There are 3 wide openings in the bottom of that container to allow water to flow easily
out. I am on top of it once filter gets dirty which takes a while. I take out clean and put back in. Water has not collected on top at all the way it's set up. The pot scrubbies are not restrictive to the water flow either. Yes I have Pothos water Sprite bamboo and Java Moss with grass shrimp and a couple assassin snails to eat all the nuisance snails.


----------



## smitty (May 7, 2004)

You did a great job. Try and post a video with it running if you can. I never get enough of DIY threads.


----------



## Yates (Mar 18, 2015)

How do I go about posting the video. Can I do that through photobucket.


----------



## zimmy (Aug 13, 2010)

Yes, you can post the video on photobucket and then post the link here.
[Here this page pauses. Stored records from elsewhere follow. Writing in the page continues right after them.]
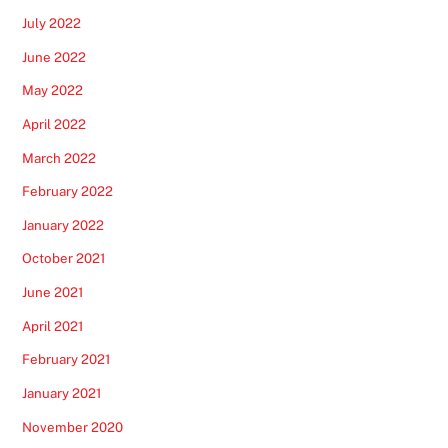
July 2022
June 2022
May 2022
April 2022
March 2022
February 2022
January 2022
October 2021
June 2021
April 2021
February 2021
January 2021
November 2020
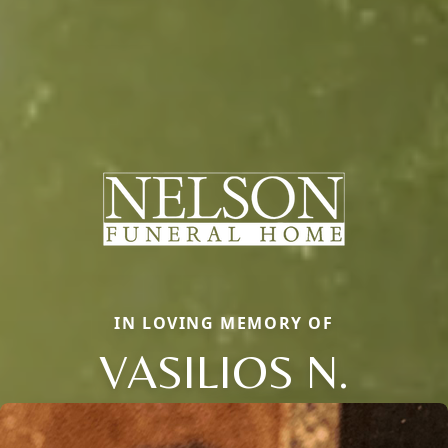
IN LOVING MEMORY OF
VASILIOS N.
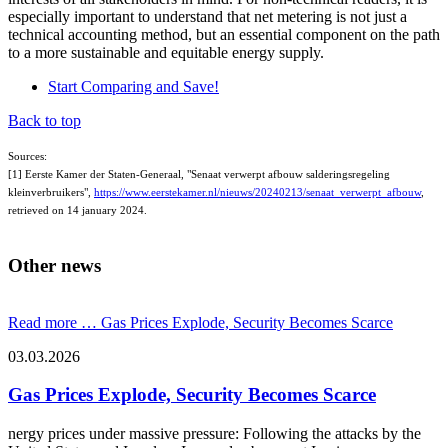
especially important to understand that net metering is not just a
technical accounting method, but an essential component on the path
to a more sustainable and equitable energy supply.
Start Comparing and Save!
Back to top
Sources:
[1] Eerste Kamer der Staten-Generaal, "Senaat verwerpt afbouw salderingsregeling
kleinverbruikers",
https://www.eerstekamer.nl/nieuws/20240213/senaat_verwerpt_afbouw
,
retrieved on 14 january 2024.
Other news
Read more …
Gas Prices Explode, Security Becomes Scarce
03.03.2026
Gas Prices Explode, Security Becomes Scarce
nergy prices under massive pressure: Following the attacks by the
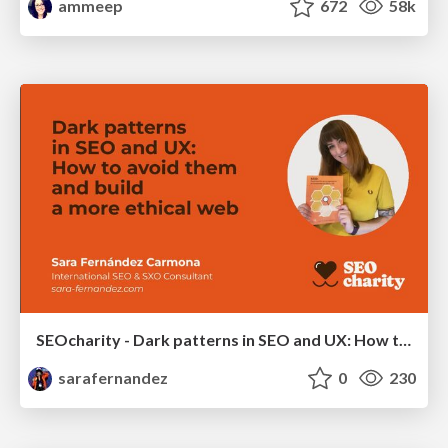
ammeep
672
58k
SEOcharity - Dark patterns in SEO and UX: How to avoid them and build a more ethical web
sarafernandez
0
230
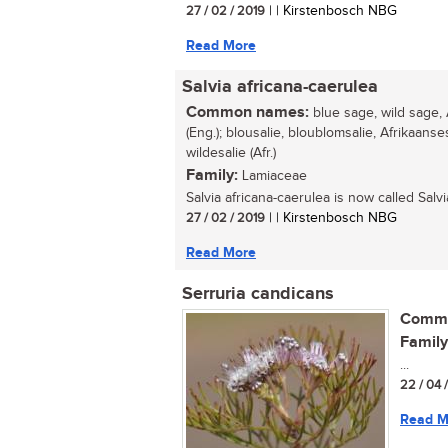
27 / 02 / 2019
| | Kirstenbosch NBG
Read More
Salvia africana-caerulea
Common names:
blue sage, wild sage, 
(Eng.); blousalie, bloublomsalie, Afrikaanse
wildesalie (Afr.)
Family:
Lamiaceae
Salvia africana-caerulea is now called Salvia
27 / 02 / 2019
| | Kirstenbosch NBG
Read More
Serruria candicans
Commo
Family
...
22 / 04 
Read M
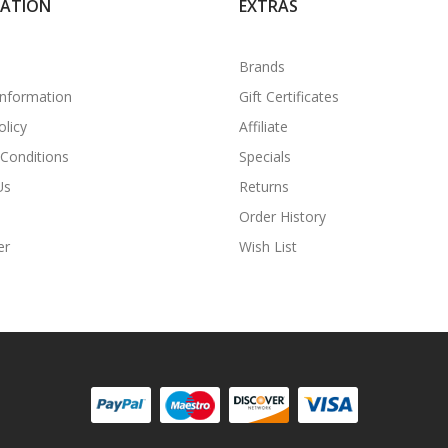
MATION
EXTRAS
Brands
Information
Gift Certificates
olicy
Affiliate
Conditions
Specials
Us
Returns
Order History
er
Wish List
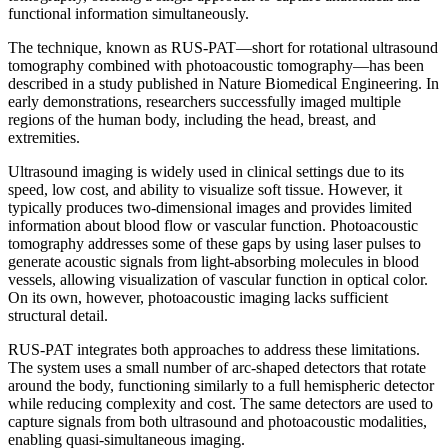
functional information simultaneously.
The technique, known as RUS-PAT—short for rotational ultrasound
tomography combined with photoacoustic tomography—has been
described in a study published in Nature Biomedical Engineering. In
early demonstrations, researchers successfully imaged multiple
regions of the human body, including the head, breast, and
extremities.
Ultrasound imaging is widely used in clinical settings due to its
speed, low cost, and ability to visualize soft tissue. However, it
typically produces two-dimensional images and provides limited
information about blood flow or vascular function. Photoacoustic
tomography addresses some of these gaps by using laser pulses to
generate acoustic signals from light-absorbing molecules in blood
vessels, allowing visualization of vascular function in optical color.
On its own, however, photoacoustic imaging lacks sufficient
structural detail.
RUS-PAT integrates both approaches to address these limitations.
The system uses a small number of arc-shaped detectors that rotate
around the body, functioning similarly to a full hemispheric detector
while reducing complexity and cost. The same detectors are used to
capture signals from both ultrasound and photoacoustic modalities,
enabling quasi-simultaneous imaging.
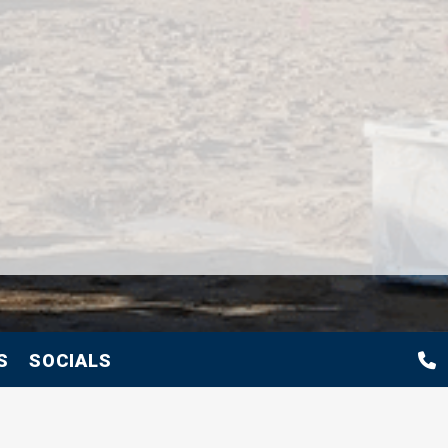
S
SOCIALS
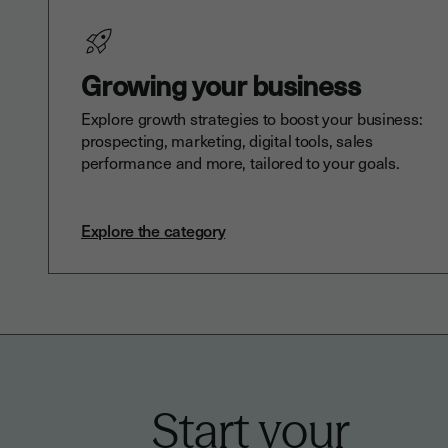
Growing your business
Explore growth strategies to boost your business:
prospecting, marketing, digital tools, sales
performance and more, tailored to your goals.
Explore the category
Start your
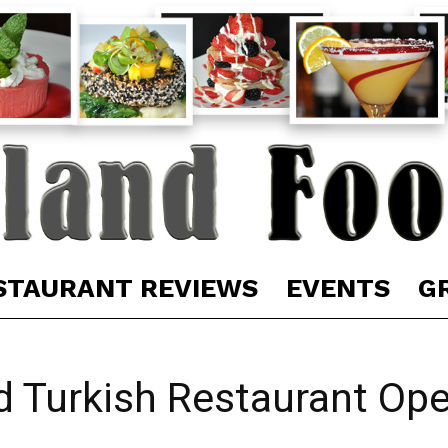
STAURANT REVIEWS
EVENTS
G
 Turkish Restaurant Ope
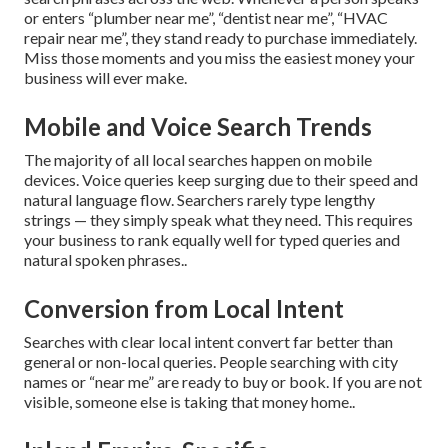
or enters “plumber near me”, “dentist near me”, “HVAC
repair near me”, they stand ready to purchase immediately.
Miss those moments and you miss the easiest money your
business will ever make.
Mobile and Voice Search Trends
The majority of all local searches happen on mobile
devices. Voice queries keep surging due to their speed and
natural language flow. Searchers rarely type lengthy
strings — they simply speak what they need. This requires
your business to rank equally well for typed queries and
natural spoken phrases..
Conversion from Local Intent
Searches with clear local intent convert far better than
general or non-local queries. People searching with city
names or “near me” are ready to buy or book. If you are not
visible, someone else is taking that money home..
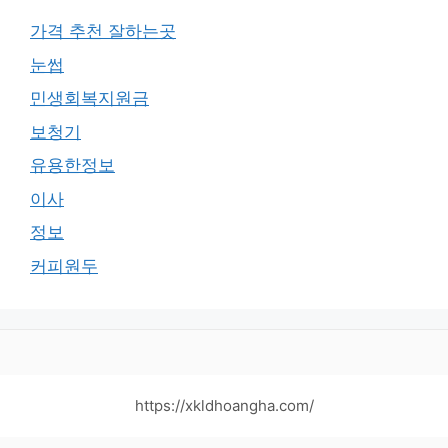
가격 추천 잘하는곳
눈썹
민생회복지원금
보청기
유용한정보
이사
정보
커피원두
https://xkldhoangha.com/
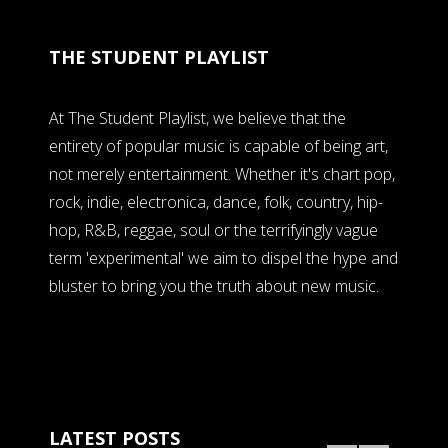
THE STUDENT PLAYLIST
At The Student Playlist, we believe that the
entirety of popular music is capable of being art,
not merely entertainment. Whether it's chart pop,
rock, indie, electronica, dance, folk, country, hip-
hop, R&B, reggae, soul or the terrifyingly vague
term 'experimental' we aim to dispel the hype and
bluster to bring you the truth about new music.
LATEST POSTS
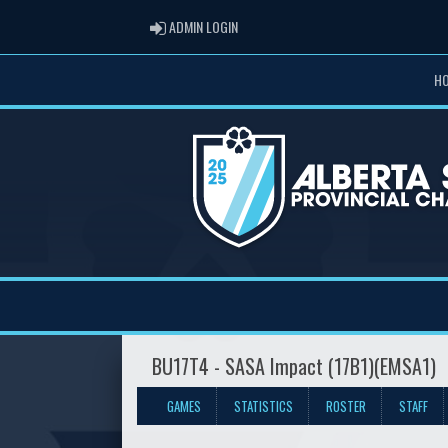
ADMIN LOGIN
ADMIN LOGIN
H
BU17T4 - SASA Impact (17B1)(EMSA1)
GAMES
STATISTICS
ROSTER
STAFF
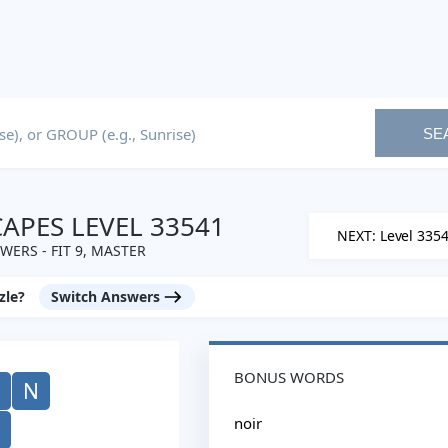
SE
PES LEVEL 33541
NEXT: Level 335
WERS - FIT 9, MASTER
zle?
Switch Answers
BONUS WORDS
N
noir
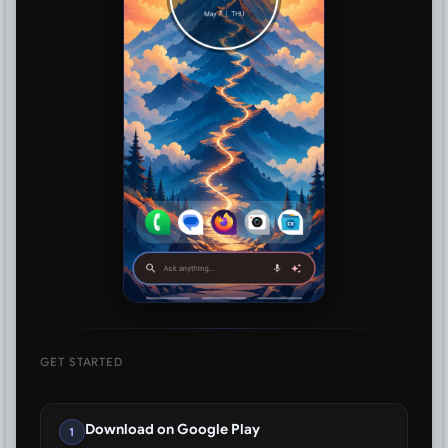
GET STARTED
Download on Google Play
1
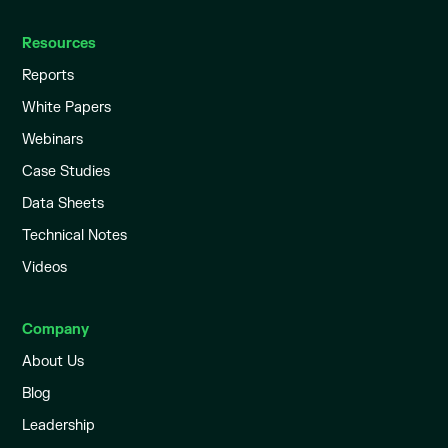
Resources
Reports
White Papers
Webinars
Case Studies
Data Sheets
Technical Notes
Videos
Company
About Us
Blog
Leadership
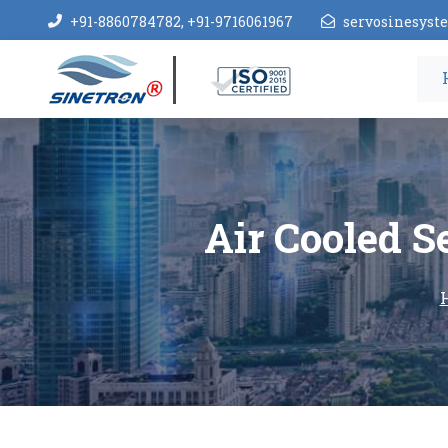
+91-8860784782, +91-9716061967
servosinesys
Air Cooled S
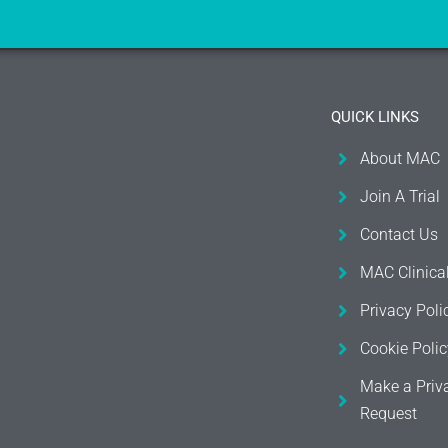
QUICK LINKS
About MAC
Join A Trial
Contact Us
MAC Clinica
Privacy Poli
Cookie Polic
Make a Priv
Request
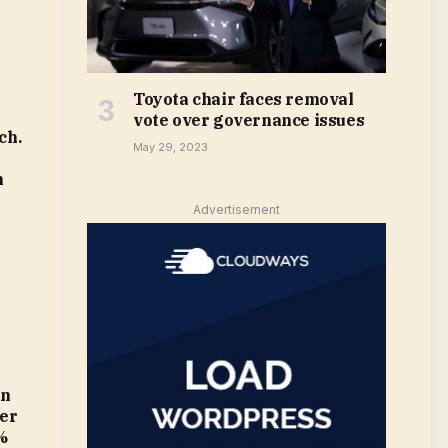
Toyota chair faces removal
vote over governance issues
ch.
May 29, 2023
m
Advertisement
in
ter
%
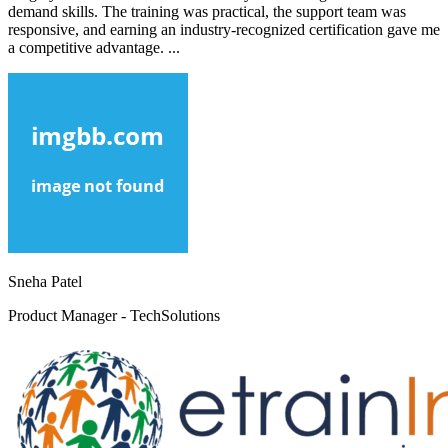
demand skills. The training was practical, the support team was
responsive, and earning an industry-recognized certification gave me
a competitive advantage. ...
Sneha Patel
Product Manager - TechSolutions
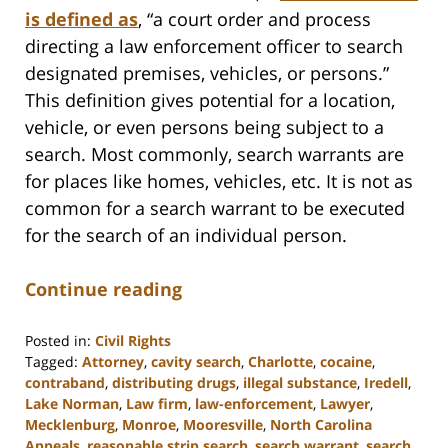
is defined as
, “a court order and process
directing a law enforcement officer to search
designated premises, vehicles, or persons.”
This definition gives potential for a location,
vehicle, or even persons being subject to a
search. Most commonly, search warrants are
for places like homes, vehicles, etc. It is not as
common for a search warrant to be executed
for the search of an individual person.
Continue reading
Posted in:
Civil Rights
Tagged:
Attorney
,
cavity search
,
Charlotte
,
cocaine
,
contraband
,
distributing drugs
,
illegal substance
,
Iredell
,
Lake Norman
,
Law firm
,
law-enforcement
,
Lawyer
,
Mecklenburg
,
Monroe
,
Mooresville
,
North Carolina
Appeals
,
reasonable strip search
,
search warrant
,
search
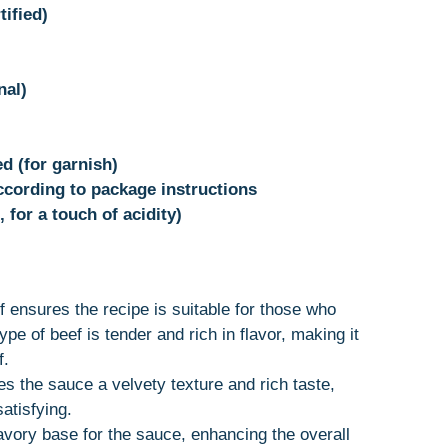
tified)
nal)
d (for garnish)
ccording to package instructions
 for a touch of acidity)
ef ensures the recipe is suitable for those who
ype of beef is tender and rich in flavor, making it
f.
s the sauce a velvety texture and rich taste,
atisfying.
avory base for the sauce, enhancing the overall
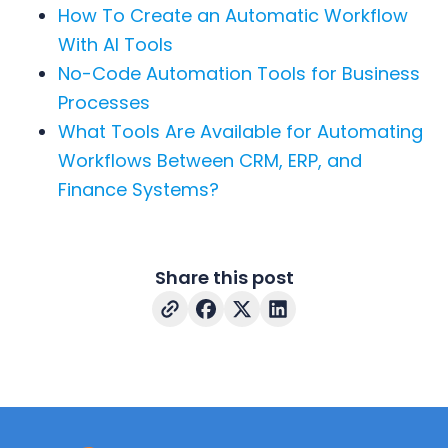
How To Create an Automatic Workflow
With AI Tools
No-Code Automation Tools for Business
Processes
What Tools Are Available for Automating
Workflows Between CRM, ERP, and
Finance Systems?
Share this post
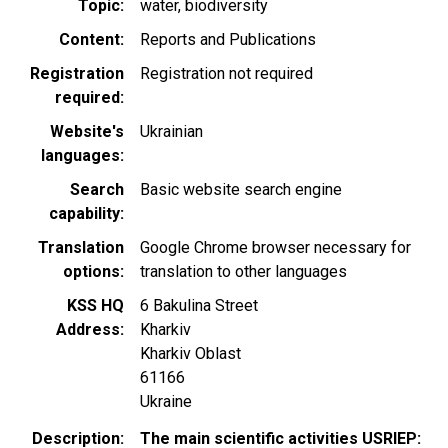
Topic
water
biodiversity
Content
Reports and Publications
Registration
Registration not required
required
Website's
Ukrainian
languages
Search
Basic website search engine
capability
Translation
Google Chrome browser necessary for
options
translation to other languages
KSS HQ
6 Bakulina Street
Address
Kharkiv
Kharkiv Oblast
61166
Ukraine
Description
The main scientific activities USRIEP:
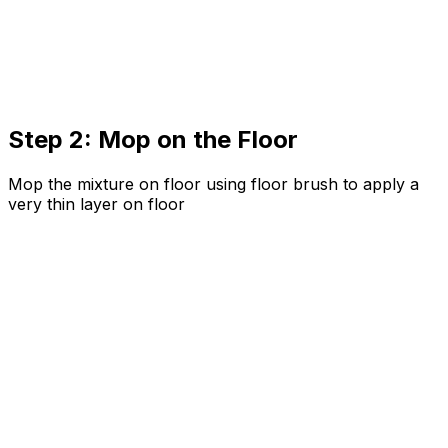
Step 2: Mop on the Floor
Mop the mixture on floor using floor brush to apply a
very thin layer on floor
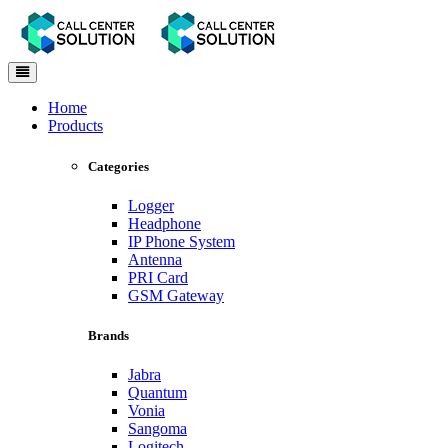
Toggle
navigation
Home
Products
Categories
Logger
Headphone
IP Phone System
Antenna
PRI Card
GSM Gateway
Brands
Jabra
Quantum
Vonia
Sangoma
Logitech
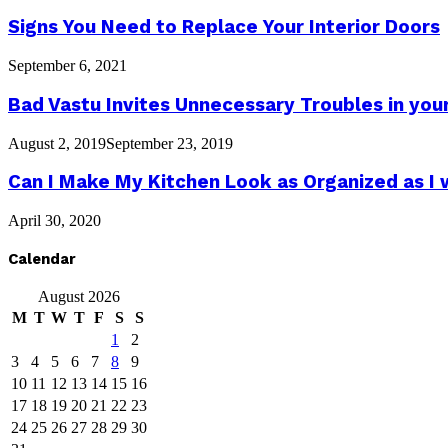
Signs You Need to Replace Your Interior Doors
September 6, 2021
Bad Vastu Invites Unnecessary Troubles in you
August 2, 2019
September 23, 2019
Can I Make My Kitchen Look as Organized as I 
April 30, 2020
Calendar
August 2026
M
T
W
T
F
S
S
1
2
3
4
5
6
7
8
9
10
11
12
13
14
15
16
17
18
19
20
21
22
23
24
25
26
27
28
29
30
Alternatively, you can use Youtube.

I agree with smitty, looks like you've done a great job and I'd love to see a video too.


----------



## Yates (Mar 18, 2015)

Heres a couple using photobucket. Note all the Java moss on the filter floss. I attempted to attach to a few rocks in my tank and that lasted all of one night. Most of it was eaten all the rest was sucked up by the filter that was loose on the water


----------



## Yates (Mar 18, 2015)

I love DIY also. Most of my tank was built using the DIY method. I also built the sump which is a 20 galling long tank. Keeps my water super clean. Also a great place to keep grass shrimp for my Pike cichlid. He loves them. Thanks for the compliments.


----------



## zimmy (Aug 13, 2010)

Very cool. =D>


----------



## fltekdiver (Sep 27, 2015)

Nice job, very cool, thumbs up !


----------